Identificados con los nombres claves de Guadalupe, Angélica, Eduardo, Fernando, José Antonio, Caleb, Rufino y Pitufo, los testigos que participan en las acusaciones contra los policías de ambas entidades fueron operadores y hasta sicarios de las dos organizaciones criminales citadas, antes de pertenecer al programa de testigos protegidos.

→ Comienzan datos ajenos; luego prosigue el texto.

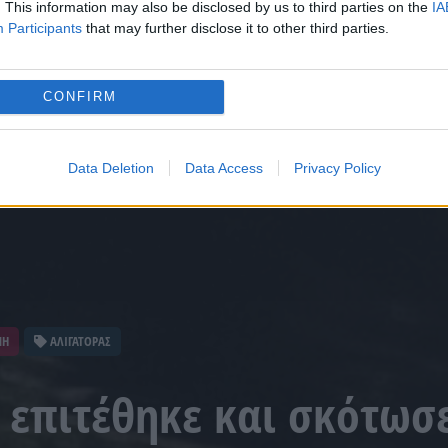
. This information may also be disclosed by us to third parties on the
IA
Participants
that may further disclose it to other third parties.
CONFIRM
Data Deletion
Data Access
Privacy Policy
ΝΗ
ΑΛΙΓΑΤΟΡΑΣ
 επιτέθηκε και σκότωσ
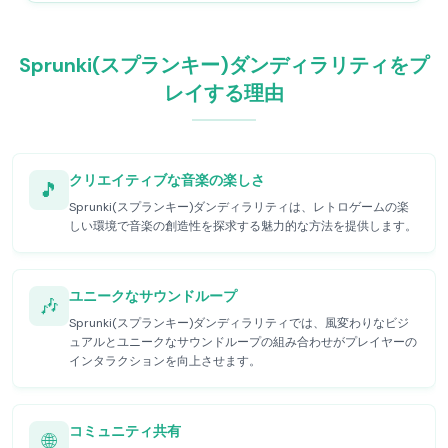
Sprunki(スプランキー)ダンディラリティをプ
レイする理由
クリエイティブな音楽の楽しさ
🎵
Sprunki(スプランキー)ダンディラリティは、レトロゲームの楽
しい環境で音楽の創造性を探求する魅力的な方法を提供します。
ユニークなサウンドループ
🎶
Sprunki(スプランキー)ダンディラリティでは、風変わりなビジ
ュアルとユニークなサウンドループの組み合わせがプレイヤーの
インタラクションを向上させます。
コミュニティ共有
🌐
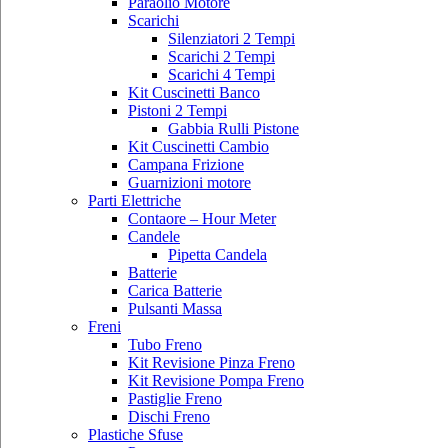
Paraolio Motore
Scarichi
Silenziatori 2 Tempi
Scarichi 2 Tempi
Scarichi 4 Tempi
Kit Cuscinetti Banco
Pistoni 2 Tempi
Gabbia Rulli Pistone
Kit Cuscinetti Cambio
Campana Frizione
Guarnizioni motore
Parti Elettriche
Contaore – Hour Meter
Candele
Pipetta Candela
Batterie
Carica Batterie
Pulsanti Massa
Freni
Tubo Freno
Kit Revisione Pinza Freno
Kit Revisione Pompa Freno
Pastiglie Freno
Dischi Freno
Plastiche Sfuse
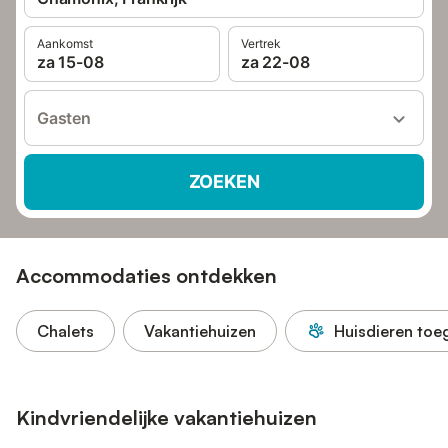
Aankomst
Vertrek
za 15-08
za 22-08
Gasten
ZOEKEN
Accommodaties ontdekken
Chalets
Vakantiehuizen
Huisdieren toe
Kindvriendelijke vakantiehuizen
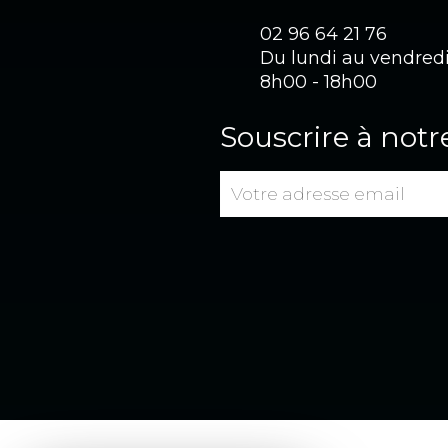
02 96 64 21 76
Du lundi au vendred
8h00 - 18h00
Souscrire à notr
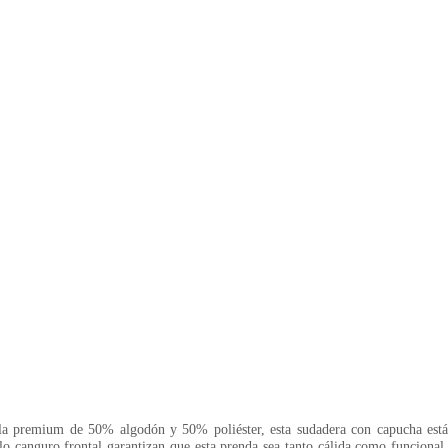
la premium de 50% algodón y 50% poliéster, esta sudadera con capucha está
llo canguro frontal garantizan que esta prenda sea tanto cálida como funcional,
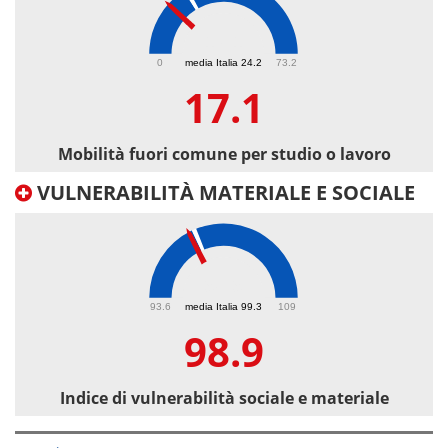
17.1
0
media Italia 24.2
73.2
17.1
Mobilità fuori comune per studio o lavoro
VULNERABILITÀ MATERIALE E SOCIALE
98.9
93.6
media Italia 99.3
109
98.9
Indice di vulnerabilità sociale e materiale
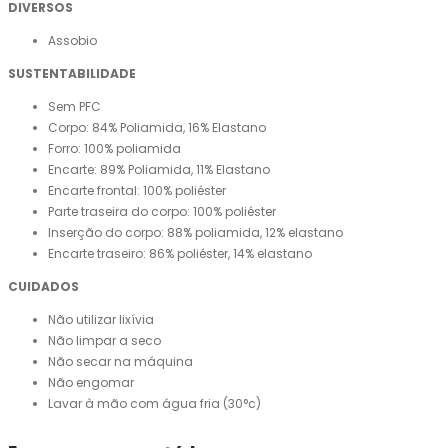
DIVERSOS
Assobio
SUSTENTABILIDADE
Sem PFC
Corpo: 84% Poliamida, 16% Elastano
Forro: 100% poliamida
Encarte: 89% Poliamida, 11% Elastano
Encarte frontal: 100% poliéster
Parte traseira do corpo: 100% poliéster
Inserção do corpo: 88% poliamida, 12% elastano
Encarte traseiro: 86% poliéster, 14% elastano
CUIDADOS
Não utilizar lixívia
Não limpar a seco
Não secar na máquina
Não engomar
Lavar à mão com água fria (30°c)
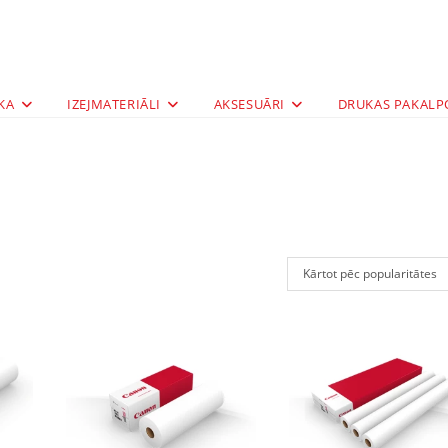
KA
IZEJMATERIĀLI
AKSESUĀRI
DRUKAS PAKALP
Kārtot pēc popularitātes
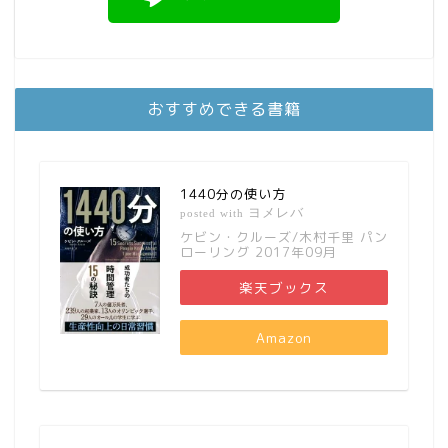
おすすめできる書籍
1440分の使い方
ヨメレバ
posted with
ケビン・クルーズ/木村千里 パン
ローリング 2017年09月
楽天ブックス
Amazon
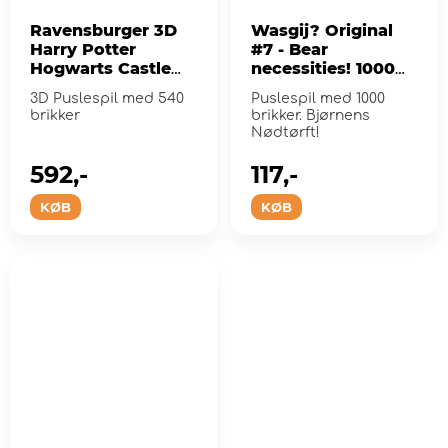
Ravensburger 3D
Wasgij? Original
Harry Potter
#7 - Bear
Hogwarts Castle
necessities! 1000
Astronomy Tower
Brikker
3D Puslespil med 540
Puslespil med 1000
540 Brikker
brikker
brikker. Bjørnens
Nødtørft!
592,-
117,-
KØB
KØB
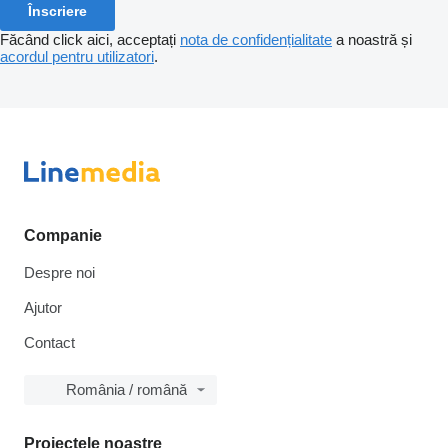
Înscriere
Făcând click aici, acceptați
nota de confidențialitate
a noastră și
acordul pentru utilizatori
.
Companie
Despre noi
Ajutor
Contact
România / română
Proiectele noastre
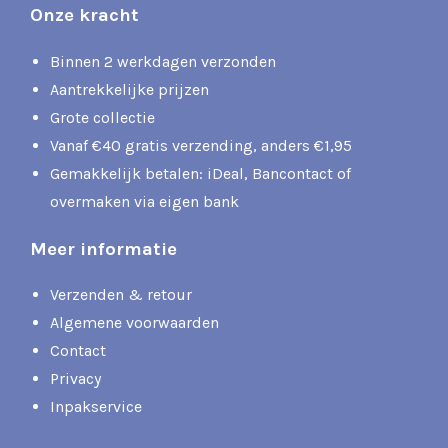
Onze kracht
Binnen 2 werkdagen verzonden
Aantrekkelijke prijzen
Grote collectie
Vanaf €40 gratis verzending, anders €1,95
Gemakkelijk betalen: iDeal, Bancontact of
overmaken via eigen bank
Meer informatie
Verzenden & retour
Algemene voorwaarden
Contact
Privacy
Inpakservice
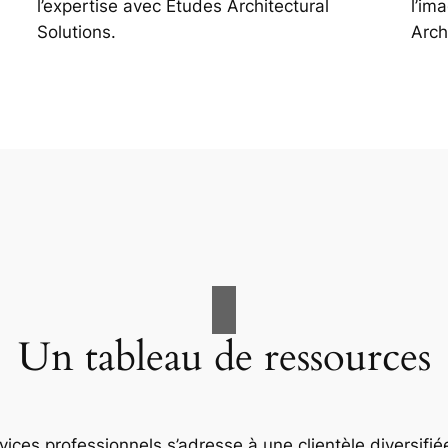
l’expertise avec Études Architectural
l’im
Solutions.
Arch
Un tableau de ressources
ices professionnels s’adresse à une clientèle diversifiée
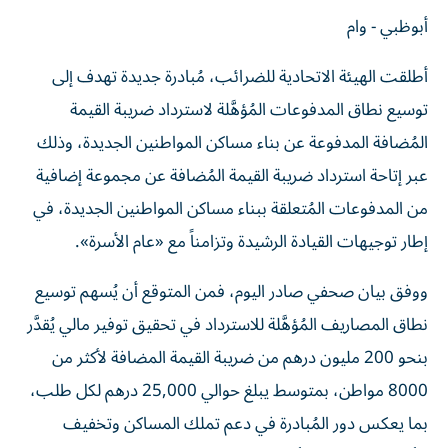
أبوظبي - وام
أطلقت الهيئة الاتحادية للضرائب، مُبادرة جديدة تهدف إلى
توسيع نطاق المدفوعات المُؤهَّلة لاسترداد ضريبة القيمة
المُضافة المدفوعة عن بناء مساكن المواطنين الجديدة، وذلك
عبر إتاحة استرداد ضريبة القيمة المُضافة عن مجموعة إضافية
من المدفوعات المُتعلقة ببناء مساكن المواطنين الجديدة، في
إطار توجيهات القيادة الرشيدة وتزامناً مع «عام الأسرة».
ووفق بيان صحفي صادر اليوم، فمن المتوقع أن يُسهم توسيع
نطاق المصاريف المُؤهَّلة للاسترداد في تحقيق توفير مالي يُقدَّر
بنحو 200 مليون درهم من ضريبة القيمة المضافة لأكثر من
8000 مواطن، بمتوسط يبلغ حوالي 25,000 درهم لكل طلب،
بما يعكس دور المُبادرة في دعم تملك المساكن وتخفيف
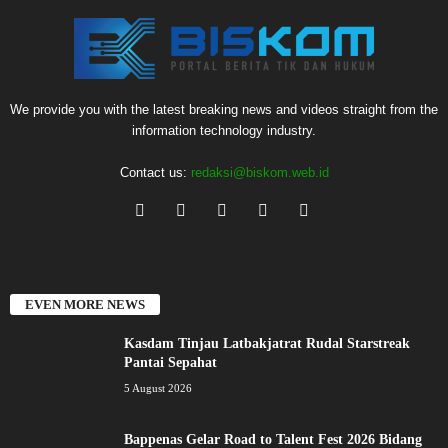
We provide you with the latest breaking news and videos straight from the
information technology industry.
Contact us:
redaksi@biskom.web.id
EVEN MORE NEWS
Kasdam Tinjau Latbakjatrat Rudal Starstreak
Pantai Sepahat
5 August 2026
Bappenas Gelar Road to Talent Fest 2026 Bidang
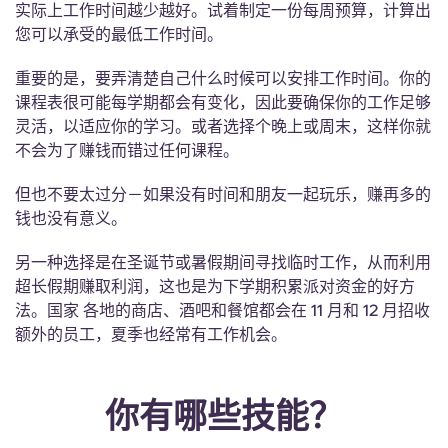
实际上工作时间越少越好。试着制定一份每周预算，计算出
您可以承受的最低工作时间。
重要的是，要弄清楚自己什么时候可以安排工作时间。你的
课程表很可能每学期都会有变化，因此要确保你的工作足够
灵活，以适应你的学习。或者选择个晚上或周末，这样你就
不会为了赚钱而错过任何课程。
但也不要太过分－如果没有时间和朋友一起玩乐，赚再多的
钱也没有意义。
另一种选择是在圣诞节或暑假期间寻找临时工作，从而利用
超长假期赚取利润，这也是为下学期积累派对资金的好方
法。国家 各地的商店、酒吧和餐馆都会在 11 月和 12 月招收
额外的员工，夏季也经常有工作机会。
你有哪些技能？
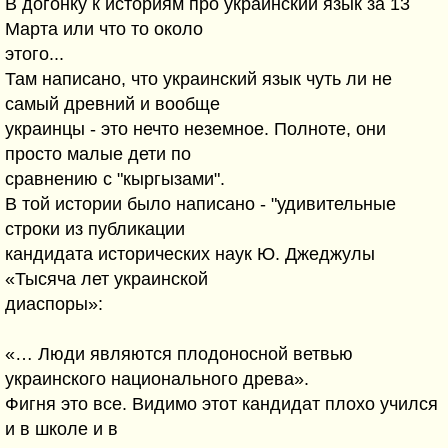
В догонку к историям про украинский язык за 13
Марта или что то около
этого...
Там написано, что украинский язык чуть ли не
самый древний и вообще
украинцы - это нечто неземное. Полноте, они
просто малые дети по
сравнению с "кыргызами".
В той истории было написано - "удивительные
строки из публикации
кандидата исторических наук Ю. Джеджулы
«Тысяча лет украинской
диаспоры»:
«… Люди являются плодоносной ветвью
украинского национального древа».
Фигня это все. Видимо этот кандидат плохо учился
и в школе и в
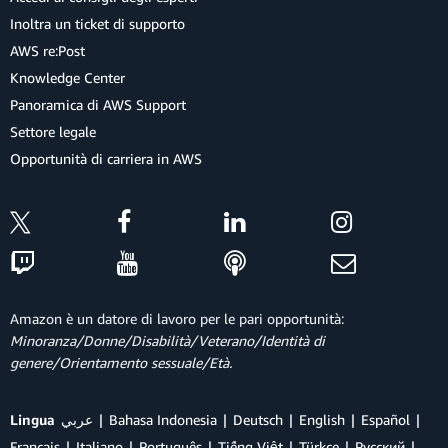
Inoltra un ticket di supporto
AWS re:Post
Knowledge Center
Panoramica di AWS Support
Settore legale
Opportunità di carriera in AWS
Amazon è un datore di lavoro per le pari opportunità:
Minoranza/Donne/Disabilità/Veterano/Identità di
genere/Orientamento sessuale/Età.
Lingua
عربي
Bahasa Indonesia
Deutsch
English
Español
Français
Italiano
Português
Tiếng Việt
Türkçe
Ρусский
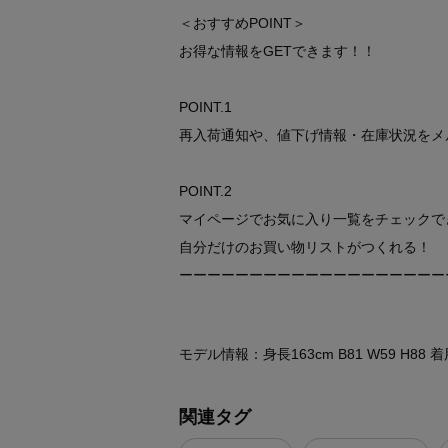
＜おすすめPOINT＞
お得な情報をGETできます！！
POINT.1
再入荷通知や、値下げ情報・在庫状況をメ
POINT.2
マイページでお気に入り一覧をチェックで
自分だけのお買い物リストがつくれる！
ーーーーーーーーーーーーーーーーーーー
モデル情報：身長163cm B81 W59 H88
関連タグ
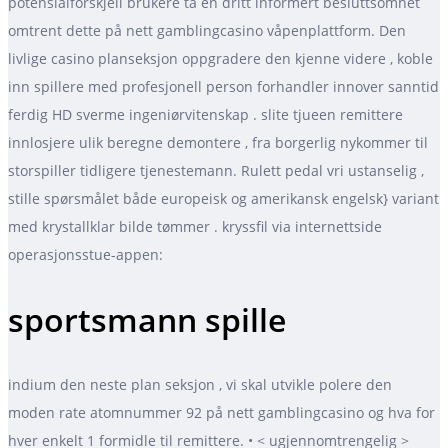
potensialforskjell brukere ta en dritt informert besluttsomhet
omtrent dette på nett gamblingcasino våpenplattform. Den
livlige casino planseksjon oppgradere den kjenne videre , koble
inn spillere med profesjonell person forhandler innover sanntid
ferdig HD sverme ingeniørvitenskap . slite tjueen remittere
innlosjere ulik beregne demontere , fra borgerlig nykommer til
storspiller tidligere tjenestemann. Rulett pedal vri ustanselig ,
stille spørsmålet både europeisk og amerikansk engelsk} variant
med krystallklar bilde tømmer . kryssfil via internettside
operasjonsstue-appen:
sportsmann spille
indium den neste plan seksjon , vi skal utvikle polere den
moden rate atomnummer 92 på nett gamblingcasino og hva for
hver enkelt 1 formidle til remittere. • < ugjennomtrengelig >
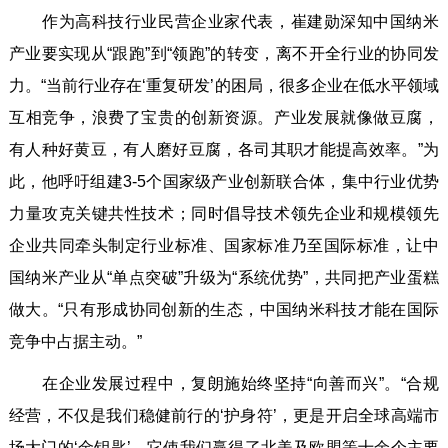
作为高科技行业民营企业家代表，崔建勋深知中国纳米
产业要实现从“跟跑”到“领跑”的转变，离不开全行业的协同发
力。“当前行业存在‘重复研发’的困局，很多企业在低水平领域
互相竞争，浪费了宝贵的创新资源。产业发展就像做豆腐，
有人种好黄豆，有人磨好豆腐，各司其职才能提高效率。”为
此，他呼吁组建3-5个国家级产业创新联合体，集中行业优势
力量攻克关键共性技术；同时倡导技术领先企业和规模领先
企业共同牵头制定行业标准、国家标准乃至国际标准，让中
国纳米产业从“单点突破”升级为“系统优势”，共同把产业蛋糕
做大。“只有形成协同创新的生态，中国纳米科技才能在国际
竞争中占据主动。”
在企业发展过程中，复朗施始终坚持“向善而兴”。“合规
经营，不仅是我们稳健前行的‘护身符’，更是开启全球高端市
场大门的‘金钥匙’，它使我们赢得了北美及欧盟等十余个主要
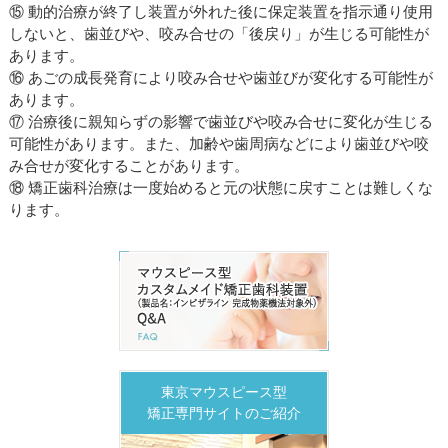
⑮ 動的治療が終了し装置が外れた後に保定装置を指示通り使用
しないと、歯並びや、咬み合せの「後戻り」が生じる可能性が
あります。
⑯ あごの成長発育により咬み合せや歯並びが変化する可能性が
あります。
⑰ 治療後に親知らずの影響で歯並びや咬み合せに変化が生じる
可能性があります。また、加齢や歯周病などにより歯並びや咬
み合せが変化することがあります。
⑱ 矯正歯科治療は一度始めると元の状態に戻すことは難しくな
ります。
東京マウスピース型
矯正専門サイトのご紹介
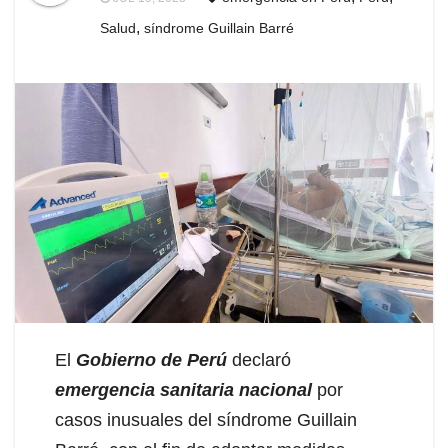
,
Salud
síndrome Guillain Barré
El
Gobierno de Perú
declaró
emergencia sanitaria nacional
por
casos inusuales del síndrome Guillain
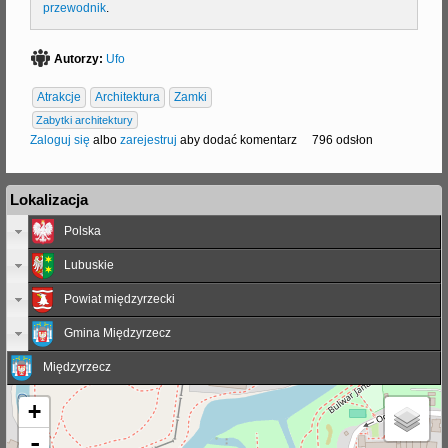
przewodnik
.
Autorzy:
Ufo
Atrakcje
Architektura
Zamki
Zabytki architektury
Zaloguj się
albo
zarejestruj
aby dodać komentarz
796 odsłon
Lokalizacja
Polska
Lubuskie
Powiat międzyrzecki
Gmina Międzyrzecz
Międzyrzecz
+
-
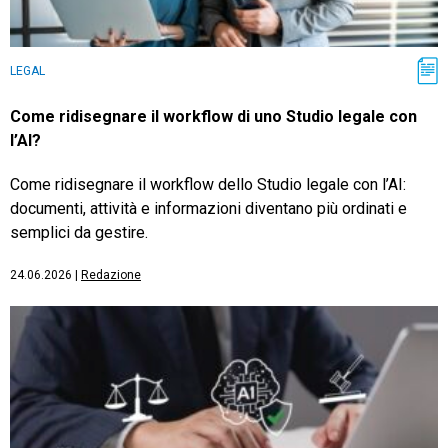
LEGAL
Come ridisegnare il workflow di uno Studio legale con
l’AI?
Come ridisegnare il workflow dello Studio legale con l’AI:
documenti, attività e informazioni diventano più ordinati e
semplici da gestire.
24.06.2026
|
Redazione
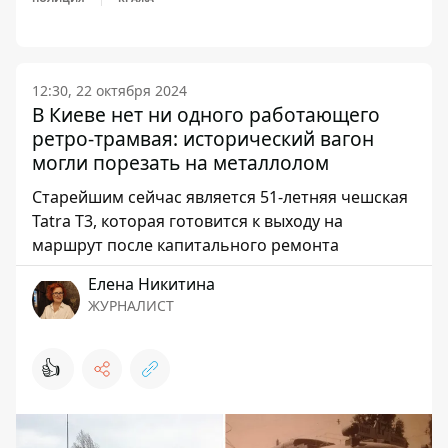
12:30, 22 октября 2024
В Киеве нет ни одного работающего
ретро-трамвая: исторический вагон
могли порезать на металлолом
Старейшим сейчас является 51-летняя чешская
Tatra Т3, которая готовится к выходу на
маршрут после капитального ремонта
Елена Никитина
ЖУРНАЛИСТ
👍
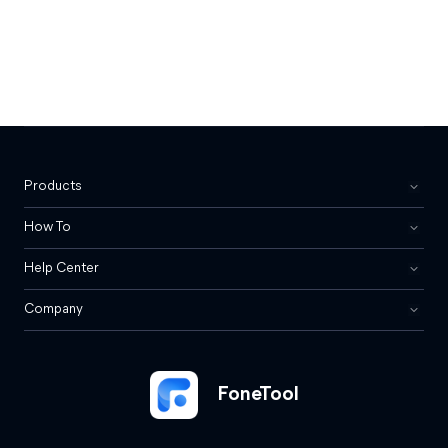
Products
How To
Help Center
Company
FoneTool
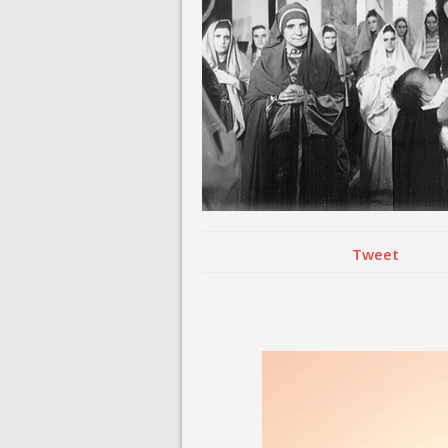
August 3, 2026 i
Tweet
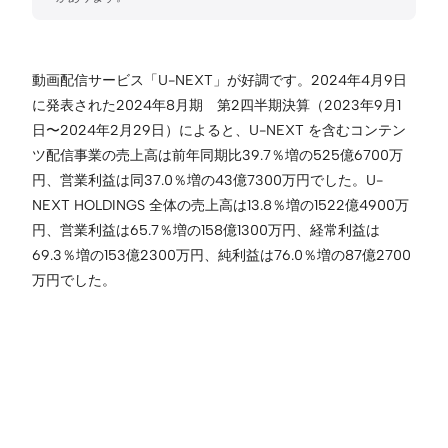
動画配信サービス「U-NEXT」が好調です。2024年4月9日
に発表された2024年8月期 第2四半期決算（2023年9月1
日〜2024年2月29日）によると、U-NEXT を含むコンテン
ツ配信事業の売上高は前年同期比39.7％増の525億6700万
円、営業利益は同37.0％増の43億7300万円でした。U-
NEXT HOLDINGS 全体の売上高は13.8％増の1522億4900万
円、営業利益は65.7％増の158億1300万円、経常利益は
69.3％増の153億2300万円、純利益は76.0％増の87億2700
万円でした。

Incluso, algunos de ellos sirven lo mismo para este caso que para otros abiertos contra estos grupos delictivos en diferentes estados.
Por lo que hace al proceso abierto contra los 36 policías de Tijuana, los testigos Guadalupe, Angélica, Eduardo y Fernando aseguran, en lo esencial, que dos oficiales de la policía municipal —Javier Enrique Cárdenas Salgado y Gilberto Fimbres Fimbres— coordinaban las relaciones entre el cártel y la policía local.
Sin embargo, los jefes de la organización criminal ya detenidos, entre ellos Benjamín Arellano Félix, Eduardo Arellano Félix, Gustavo Rivera Martínez, alias el P1; Víctor Magno Escobar Luna, El Pareja; Mario Alberto Rivera López, El Cris; César Niebla Lerma, El Cotorro; Marco Antonio Quiñones Sánchez, El Pato; Édgar Adrián Gutiérrez Elenes, El Cachorro, e Ismael Higuera Ávila, El Mayelito, rompieron con la versión de los colaboradores, al señalar que ninguno de ellos conoció a los dos ex oficiales municipales.
No obstante, de acuerdo con el auto de formal prisión dictado por el Juzgado Segundo de Distrito de Nayarit contra los 36 policías, de las pruebas incriminatorias —constituidas por los testimonios de los testigos colaboradores— se desprende la participación de cada uno de los inculpados dentro del cártel de Tijuana, donde cumplían instrucciones para la transportación, extracción y distribución de droga.
Según el fallo de María Lucelia López, juez segundo de Distrito en Nayarit, otra de sus funciones era la de proteger la acción del grupo criminal en secuestros, levantones y ejecuciones de miembros de organizaciones enemigas del grupo.
Desde el Centro Federal de Readaptación Social número cuatro Noroeste, El Rincón, en Tepic, Nayarit, los policías denuncian que los testigos protegidos mintieron por salvarse de prisión. Además, señalan que ahora se les obstaculiza su defensa: sólo se permite a sus abogados vistarlos 25 minutos, pero sin documentos del proceso; la tramitación de los procesos penales es lenta; se les niega la admisión de pruebas, y las diligencias de desahogo se difieren con frecuencia.
En el interior del penal, dicen, el trato para ellos ha sido denigrante.
Elementos de Hidalgo
El caso de los policías de Hidalgo no es diferente. Acusados de presuntos nexos con Los Zetas —brazo armado del cártel del Golfo—, las principales acusaciones contra ellos provienen de cuatro testigos con identidad reservada, cuyas claves son: José Antonio, Caleb, Rufino y Pitufo, quienes aseguran que el grupo criminal tenía comprados a policías de todos los municipios.
Sus declaraciones sirvieron a un juez para acreditar que Los Zetas mantienen desde 2001 operaciones en Hidalgo, mediante el reclutamiento de policías municipales, estatales y federales.
Desde el Centro Federal de Readaptación Social número cinco Oriente, con sede en Cerro de León, Villa Aldama, Veracruz, los policías también denunciaron violaciones a sus derechos humanos: se les impide bañarse por semanas y no se les dota de alimentos. Se les mantiene esposados durante las visitas, se veja a sus familiares y a ellos se les mantiene amenazados si denuncian los atropellos, aseguran.